Key Takeaways
- Morgan Stanley submitted updated S-1 filings with the Securities and Exchange Commission for Ethereum and Solana exchange-traded funds
- Each product features a 0.14% annual management fee — establishing a new low benchmark in their categories
- Ninety-five percent of staking income will flow to the funds, with only 5% allocated to service providers and custodians
- Trading symbols will be MSSE for Ethereum and MSOL for Solana
- The firm’s Bitcoin ETF, which debuted in April, has accumulated $300.7 million in net inflows to date
Morgan Stanley has submitted revised S-1 registration documents to the Securities and Exchange Commission for a pair of cryptocurrency exchange-traded funds — one focused on Ethereum, the other on Solana. These represent the second round of amendments for both applications, initially filed in January.

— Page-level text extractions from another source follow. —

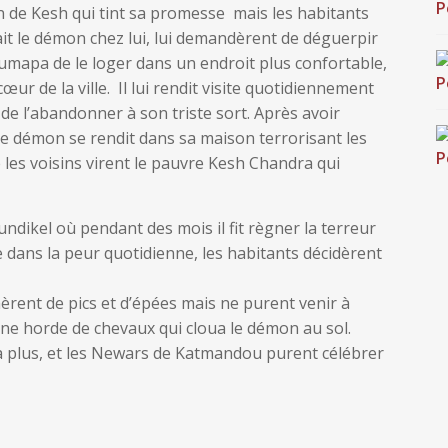
de Kesh qui tint sa promesse mais les habitants
ait le démon chez lui, lui demandèrent de déguerpir
umapa de le loger dans un endroit plus confortable,
ur de la ville. Il lui rendit visite quotidiennement
a de l’abandonner à son triste sort. Après avoir
le démon se rendit dans sa maison terrorisant les
e les voisins virent le pauvre Kesh Chandra qui
ndikel où pendant des mois il fit règner la terreur
 dans la peur quotidienne, les habitants décidèrent
mèrent de pics et d’épées mais ne purent venir à
une horde de chevaux qui cloua le démon au sol.
 plus, et les Newars de Katmandou purent célébrer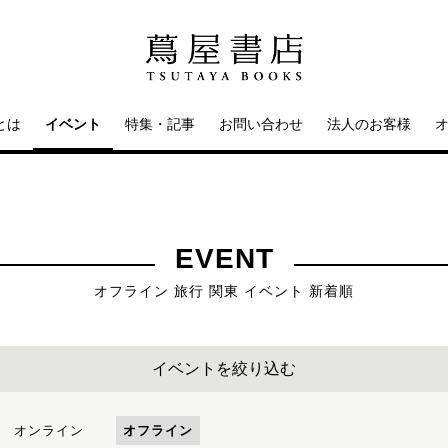
とは
イベント
特集・記事
お問い合わせ
法人のお客様
EVENT
オフライン 旅行 関東 イベント 新着順
イベントを絞り込む
オンライン
オフライン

This strategic expansion builds on the financial institution’s April launch of a Bitcoin ETF, which has generated cumulative net inflows totaling $300.7 million through June 18.
Industry’s Most Competitive Fee Structure
The Morgan Stanley Ethereum Trust and Morgan Stanley Solana Trust will each implement a 0.14% annual sponsor fee. This charge is computed on a daily basis and deducted monthly from the net asset value of each fund.
At 0.14%, these products undercut all current market competitors. Grayscale’s Mini Ethereum Trust currently assesses a 0.15% fee, while Franklin Templeton’s Solana ETF charges 0.19%. Morgan Stanley’s Bitcoin ETF also debuted with the same 0.14% fee structure, positioning it below competing offerings.
The Ethereum product will list under ticker symbol MSSE, while the Solana fund will use MSOL.
Staking Mechanics and Revenue Distribution
Both investment vehicles intend to stake portions of their cryptocurrency assets to generate supplementary returns for shareholders.
For the Ethereum product, custodial partners will deploy ETH into staking smart contracts. Validator operations will be managed by designated staking service providers acting on the trust’s behalf. The roster of staking partners includes Figment Inc., Galaxy Blockchain Infrastructure, and Coinbase Canada for both funds.
The fee arrangement allocates 5% of all staking proceeds to the combined group of staking service providers and custodians. The remaining 95% is retained within the fund structure, directly benefiting shareholders. The sponsor will not claim any portion of staking revenues beyond its standard management fee.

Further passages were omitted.